[TASK OBJECTIVE] For the word "условиях", state the number of lines in the data that contain it, and nothing else.

━━━━━ INFORMATION SUPPLIED ━━━━━

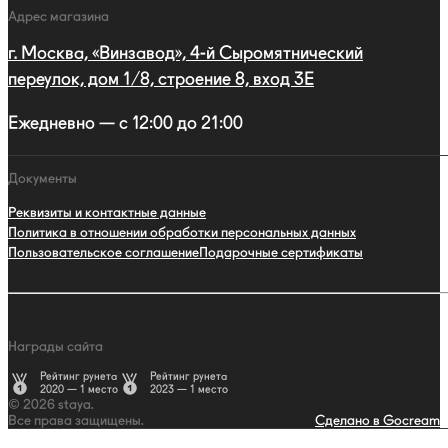
Адрес магазина
г. Москва, «Винзавод», 4-й Сыромятнический
переулок, дом 1/8, строение 8, вход 3E
Ежедневно — с 12:00 до 21:00
Документы
Реквизиты и контактные данные
Политика в отношении обработки персональных данных
Пользовательское соглашение
Подарочные сертификаты
Награды сайта
Рейтинг рунета
Рейтинг рунета
2020 — 1 место
2023 — 1 место
© 2026 staya.
Все права защищены.
Сделано в Gocream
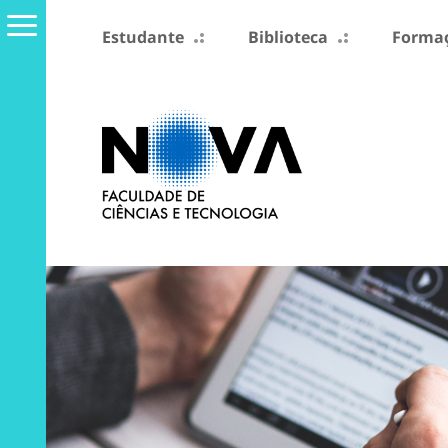
Estudante
Biblioteca
Formaç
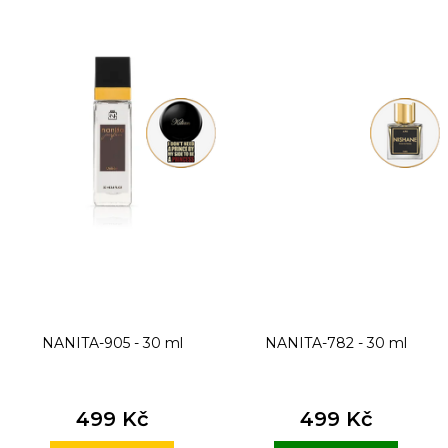
NANITA-905 - 30 ml
NANITA-782 - 30 ml
499 Kč
499 Kč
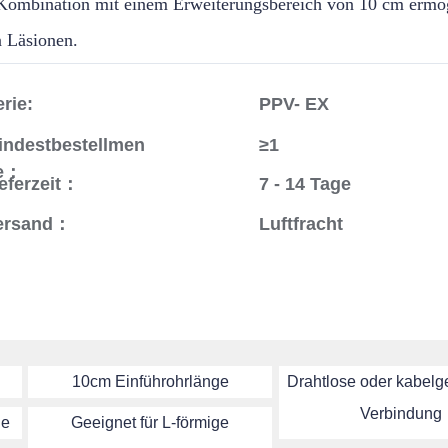
Kombination mit einem Erweiterungsbereich von 10 cm ermög
 Läsionen.
rie:
PPV- EX
indestbestellmen
≥1
e：
eferzeit：
7 - 14 Tage
ersand：
Luftfracht
10cm Einführohrlänge
Drahtlose oder kabel
Verbindung
ge
Geeignet für L-förmige
Akkulaufzeit 8 St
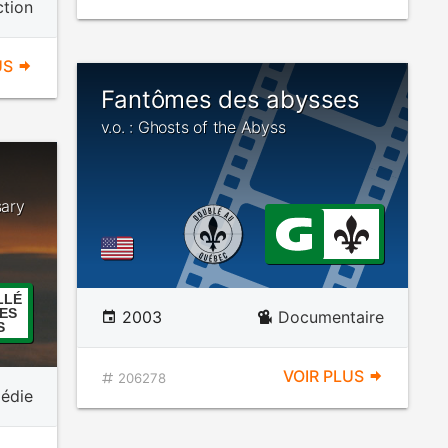
ction
US
Fantômes des abysses
v.o. : Ghosts of the Abyss
sary
LLÉ
ES
2003
Documentaire
S
VOIR PLUS
206278
édie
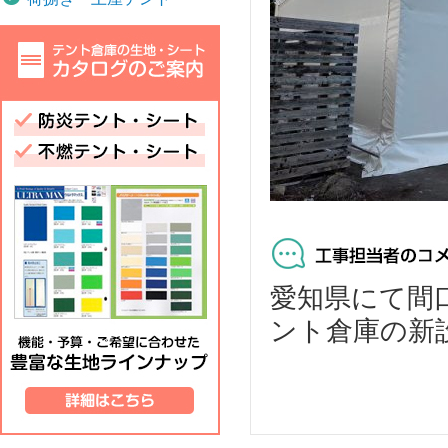
愛知県にて間口7
ント倉庫の新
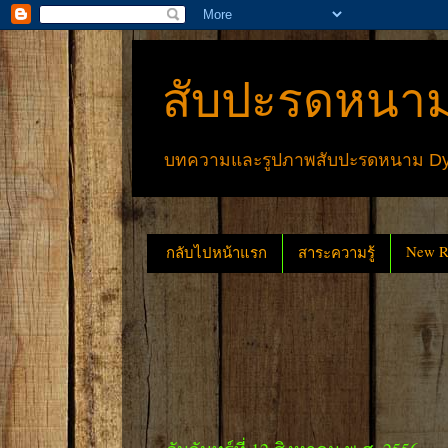
สับปะรดหนาม
บทความและรูปภาพสับปะรดหนาม Dyck
New Re
กลับไปหน้าแรก
สาระความรู้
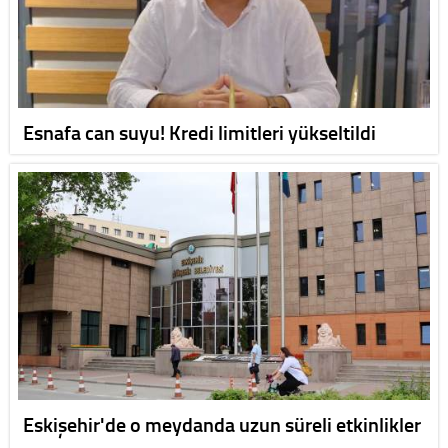
Esnafa can suyu! Kredi limitleri yükseltildi
Eskişehir'de o meydanda uzun süreli etkinlikler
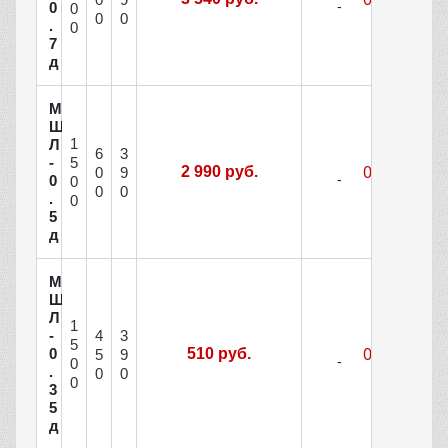
0
0
0
0
.
0
7
д
М
Ш
1
Л
6
3
-
5
2 990 руб.
0
9
0
0
0
0
.
0
5
д
М
Ш
Л
1
4
3
-
5
0
510 руб.
5
9
0
.
0
0
0
3
5
д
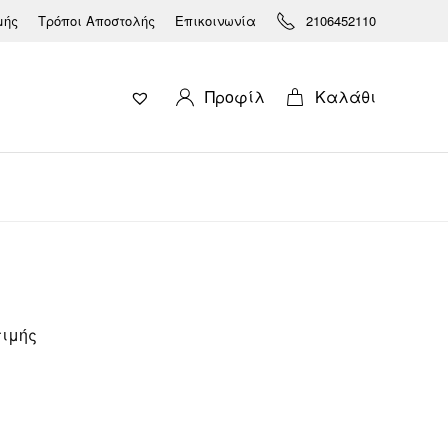
μής
Τρόποι Αποστολής
Επικοινωνία
2106452110
Προφίλ
Καλάθι
τιμής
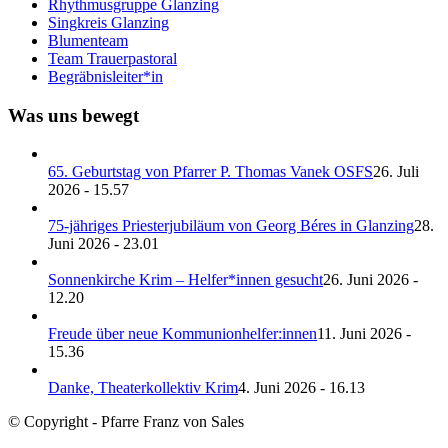
Rhythmusgruppe Glanzing
Singkreis Glanzing
Blumenteam
Team Trauerpastoral
Begräbnisleiter*in
Was uns bewegt
65. Geburtstag von Pfarrer P. Thomas Vanek OSFS
26. Juli
2026 - 15.57
75-jähriges Priesterjubiläum von Georg Béres in Glanzing
28.
Juni 2026 - 23.01
Sonnenkirche Krim – Helfer*innen gesucht
26. Juni 2026 -
12.20
Freude über neue Kommunionhelfer:innen
11. Juni 2026 -
15.36
Danke, Theaterkollektiv Krim
4. Juni 2026 - 16.13
© Copyright - Pfarre Franz von Sales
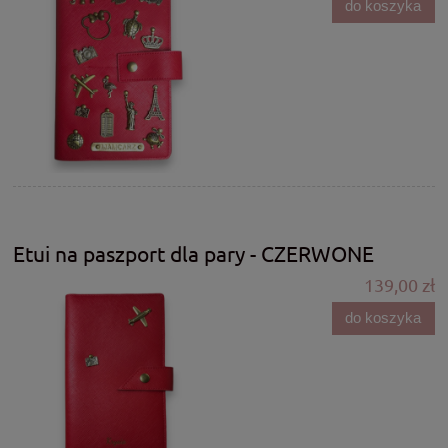
do koszyka
Etui na paszport dla pary - CZERWONE
139,00 zł
do koszyka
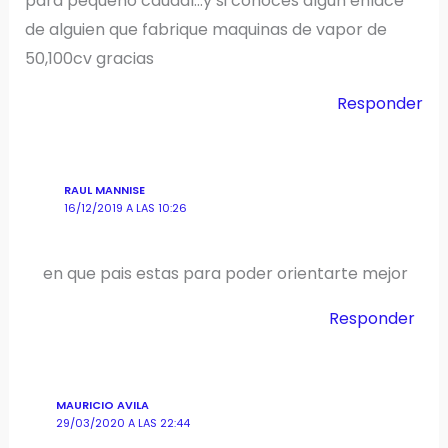
para pequeño caudal…y si conoces algun enlace
de alguien que fabrique maquinas de vapor de
50,100cv gracias
Responder
RAUL MANNISE
16/12/2019 A LAS 10:26
en que pais estas para poder orientarte mejor
Responder
MAURICIO AVILA
29/03/2020 A LAS 22:44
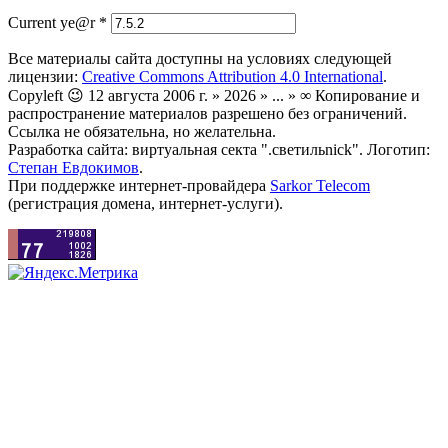
Current ye@r
*
Все материалы сайта доступны на условиях следующей
лицензии:
Creative Commons Attribution 4.0 International
.
Copyleft 😉 12 августа 2006 г. » 2026 » ... » ∞ Копирование и
распространение материалов разрешено без ограничений.
Ссылка не обязательна, но желательна.
Разработка сайта: виртуальная секта ".светильnick". Логотип:
Степан Евдокимов
.
При поддержке интернет-провайдера
Sarkor Telecom
(регистрация домена, интернет-услуги).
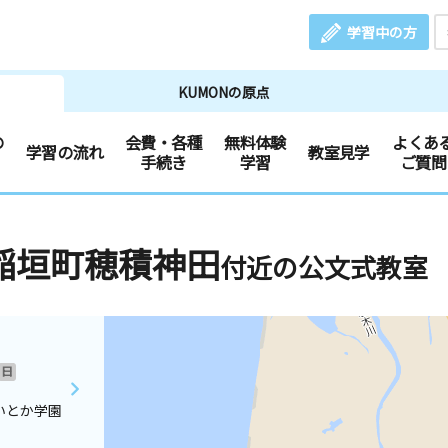
学習中の方
KUMONの原点
の
会費・各種
無料体験
よくあ
学習の流れ
教室見学
手続き
学習
ご質問
稲垣町穂積神田
付近の公文式教室
日
いとか学園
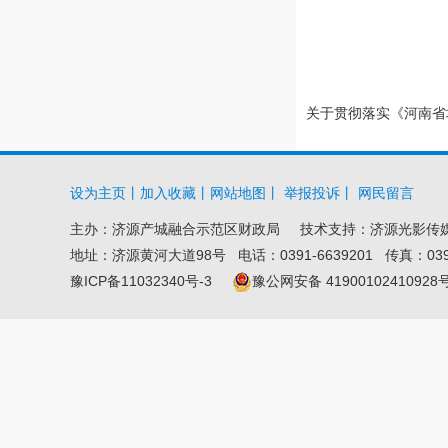
关于贯彻落实《河南省
设为主页
丨
加入收藏
丨
网站地图
丨
举报投诉
丨
网民留言
主办：
济源产城融合示范区财政局
技术支持：济源光影传
地址：济源黄河大道98号 电话：0391-6639201 传真：0391-6
豫ICP备11032340号-3
豫公网安备 41900102410928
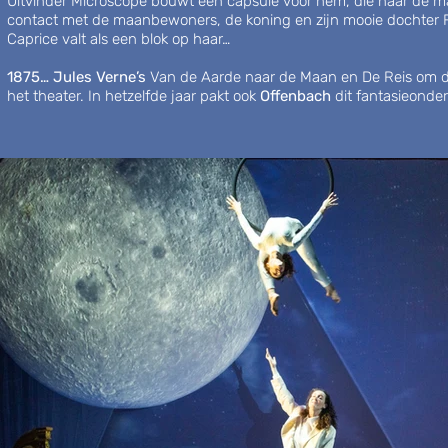
Uitvinder Microscope bouwt een capsule voor hem, die naar de 
contact met de maanbewoners, de koning en zijn mooie dochter F
Caprice valt als een blok op haar…
1875… Jules Verne’s
Van de Aarde naar de Maan en De Reis om de 
het theater. In hetzelfde jaar pakt ook
Offenbach
dit fantasieonde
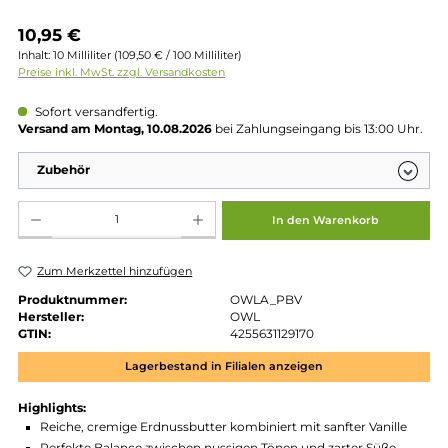
Regulärer Preis:
10,95 €
Inhalt:
10 Milliliter
(109,50 € / 100 Milliliter)
Preise inkl. MwSt. zzgl. Versandkosten
Sofort versandfertig.
Versand am Montag, 10.08.2026
bei Zahlungseingang bis 13:00 
Zubehör
Produkt Anzahl: Gib den gewünschten Wert ein oder benutze die Schaltflächen um die 
In den Warenkorb
Zum Merkzettel hinzufügen
Produktnummer:
OWLA_PBV
Hersteller:
OWL
GTIN:
4255631129170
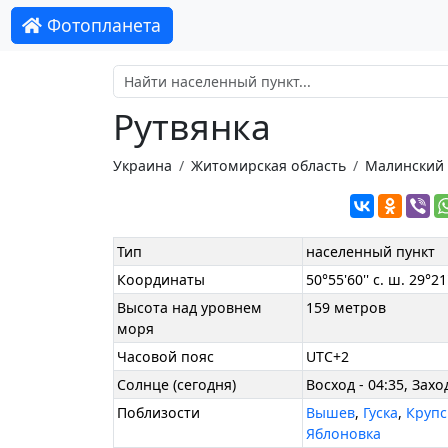
Фотопланета
Рутвянка
Украина
Житомирская область
Малинский
Тип
населенный пункт
Координаты
50°55'60'' с. ш. 29°21'
Высота над уровнем
159 метров
моря
Часовой пояс
UTC+2
Солнце (сегодня)
Восход - 04:35, Заход
Поблизости
Вышев
,
Гуска
,
Крупс
Яблоновка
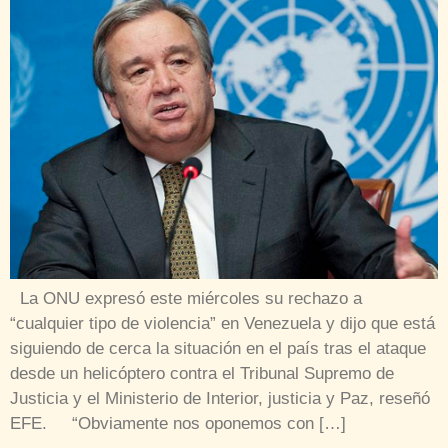
La ONU expresó este miércoles su rechazo a
“cualquier tipo de violencia” en Venezuela y dijo que está
siguiendo de cerca la situación en el país tras el ataque
desde un helicóptero contra el Tribunal Supremo de
Justicia y el Ministerio de Interior, justicia y Paz, reseñó
EFE. “Obviamente nos oponemos con […]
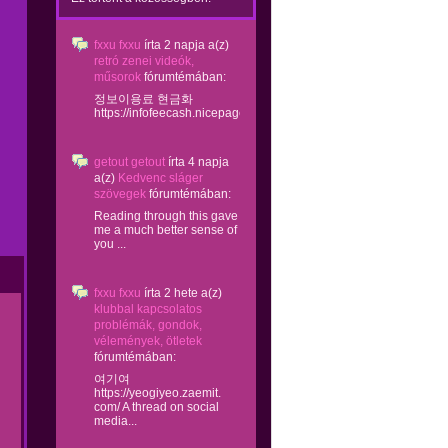
fxxu fxxu
írta
2 napja
a(z)
retró zenei videók,
műsorok
fórumtémában:
정보이용료 현금화
https://infofeecash.nicepage...
getout getout
írta
4 napja
a(z)
Kedvenc sláger
szövegek
fórumtémában:
Reading through this gave
me a much better sense of
you ...
fxxu fxxu
írta
2 hete
a(z)
klubbal kapcsolatos
problémák, gondok,
vélemények, ötletek
fórumtémában:
여기여
https://yeogiyeo.zaemit.
com/ A thread on social
media...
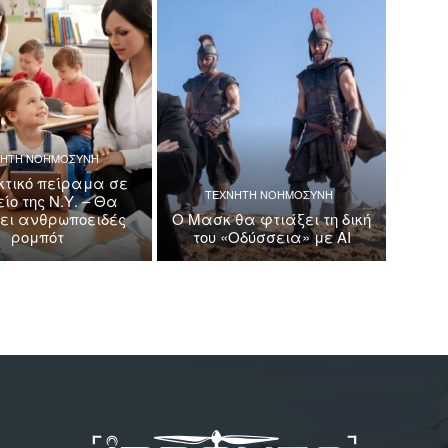
ΝΗΤΗ ΝΟΗΜΟΣΥΝΗ
τικό πείραμα σε
ΤΕΧΝΗΤΗ ΝΟΗΜΟΣΥΝΗ
ίο της Ν.Υ. – Θα
κει ανθρωποειδές
Ο Μασκ θα φτιάξει τη δική
ρομπότ
του «Οδύσσεια» με AI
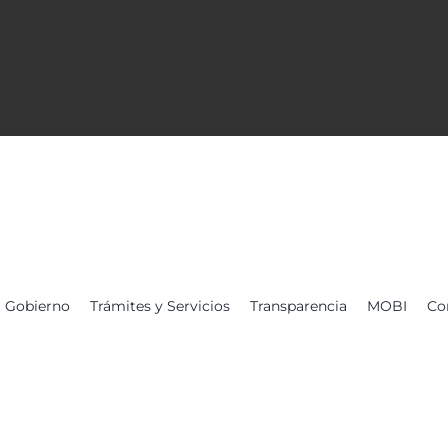
Gobierno
Trámites y Servicios
Transparencia
MOBI
Co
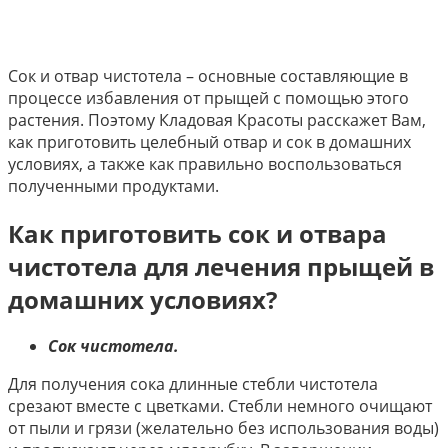
Сок и отвар чистотела – основные составляющие в
процессе избавления от прыщей с помощью этого
растения. Поэтому Кладовая Красоты расскажет Вам,
как приготовить целебный отвар и сок в домашних
условиях, а также как правильно воспользоваться
полученными продуктами.
Как приготовить сок и отвара
чистотела для лечения прыщей в
домашних условиях?
Сок чистотела.
Для получения сока длинные стебли чистотела
срезают вместе с цветками. Стебли немного очищают
от пыли и грязи (желательно без использования воды)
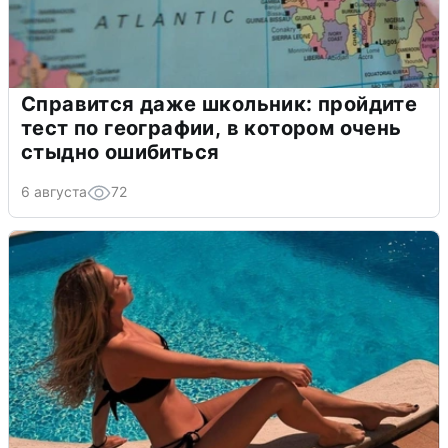
Справится даже школьник: пройдите
тест по географии, в котором очень
стыдно ошибиться
6 августа
72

━━━━━

[YOUR SOLUTION] 3